The 37signals Way

February 16th, 2007 | Categories: marketing, social media, strategy, trends

37signals logoLet me tell you about a small Chicago company named 37signals. Not only have they created some of the most functional apps on the net (Backpack, Campfire, Basecamp, Ta-da List, Writeboard), but they’ve also managed to produce one of the most successful tech job boards and a corporate blog. Oh, did I mention they also pioneered Ruby On Rails, a highly popular, widely-touted, open-source web-application framework?

Why are they so successful at doing so many different things? It’s simple. The answer is… they’re simple.

They run a lean operation, both in terms of manpower and product specifications. This is not to say the products lack functionality or sophistication. It simply states that the interfaces and designs are clean, and that only the necessary features are included - nothing over the top or extraneous.

So how come no-one else is taking a similar approaching to web applications? Beats me…
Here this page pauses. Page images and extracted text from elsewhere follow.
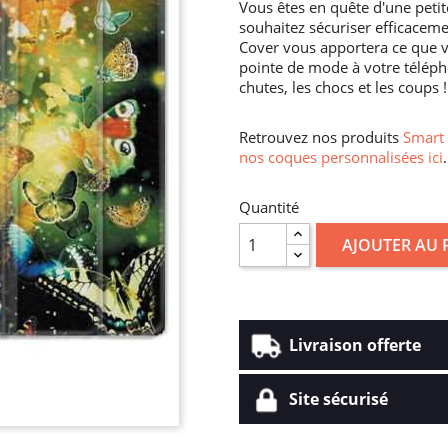
Vous êtes en quête d'une petit
souhaitez sécuriser efficacem
Cover vous apportera ce que 
pointe de mode à votre téléph
chutes, les chocs et les coups !
Retrouvez nos produits
Smart 
nos coques personnalisées ici
.
Quantité
AJOUTER AU 
Livraison offerte
Site sécurisé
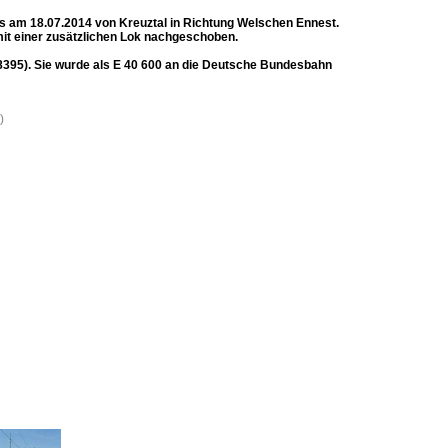
 am 18.07.2014 von Kreuztal in Richtung Welschen Ennest.
it einer zusätzlichen Lok nachgeschoben.
8395). Sie wurde als E 40 600 an die Deutsche Bundesbahn
)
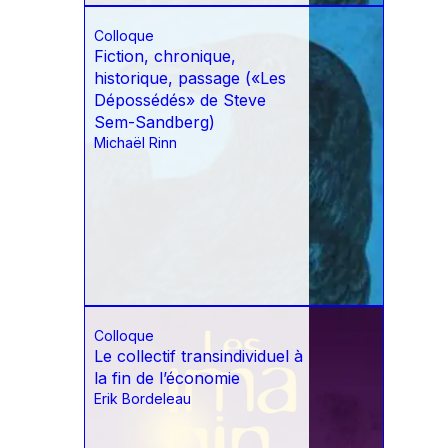
Colloque
Fiction, chronique,
historique, passage («Les
Dépossédés» de Steve
Sem-Sandberg)
Michaël Rinn
Colloque
Le collectif transindividuel à
la fin de l’économie
Erik Bordeleau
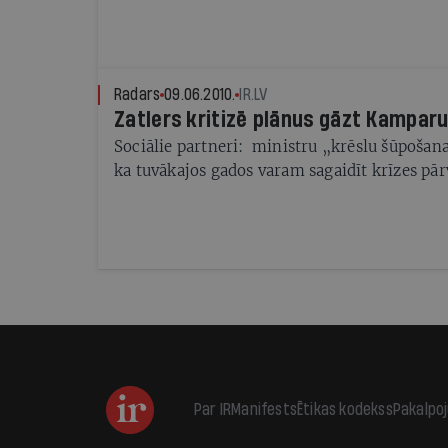
Radars
09.06.2010.
IR.LV
Zatlers kritizē plānus gāzt Kampar
Sociālie partneri: ministru „krēslu šūpošana
ka tuvākajos gados varam sagaidīt krīzes pā
Par IR
Manifests
Ētikas kodekss
Pakalpo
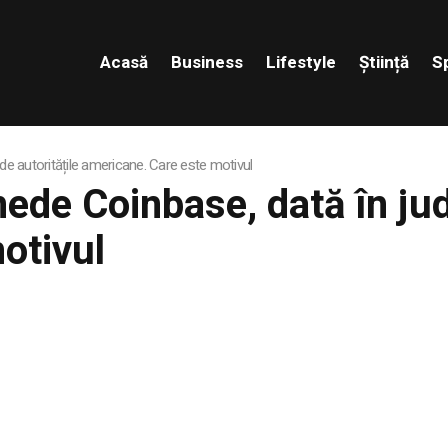
Acasă
Business
Lifestyle
Știință
S
e autoritățile americane. Care este motivul
de Coinbase, dată în jud
otivul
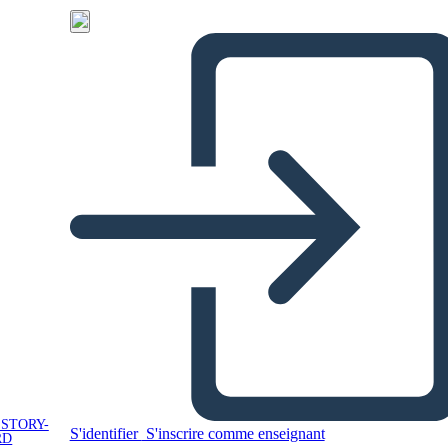
 STORY-
S'identifier
S'inscrire comme enseignant
RD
Their simple, easy-to-use apps are setting the industry standard in an industry that doesn’t exist. Obviously, other companies are pitching their project management, collaborative writing, real-time chat, and organizational tools, but none seem to be competing on the same level. Or maybe 37signals has simply created a niche and taken 100% ownership of it.

Moving along…

Their revenue model is ingenious. They actually CHARGE people. Unlike many web 2.0 outfits that are monetized via Google AdSense and run-of-the-mill ads, 37signals actually charges users once they’ve tried the product and determined that the basic feature set is insufficient. In other words, no financial commitment is made until the user determines that the given product has a basic level of functionality, but that the premium version is the optimal choice. Only then, does 37signals achieve a transaction. Surprisingly, people WILL pay for a good product - even for software, in this day and age.

As I have said, I am still unsure as to why another company hasn’t come along and tried to accomplish the same thing as 37signals. Eventually, others will clue in. But in the short term, I think there is a very real opportunity for a small, lean start-up to step in and create simple web-based apps that are not only clean, but functional. Competing in a different realm than 37signals may be a good option, but there are countless other small niches to be conquered. In doing so, the venture may be able to achieve the web 2.0 unthinkable… revenues. Or in a utopian world… profits.


  1. web guru Says:

    hey man, love the writing style. i think you’re one of the new wave of web 2.0 masterminds, i love your blog keep up the good work.

    p.s. maybe you could write an article about government control of the internet and how privacy legislation will impact freedom of speech and the future of the internet.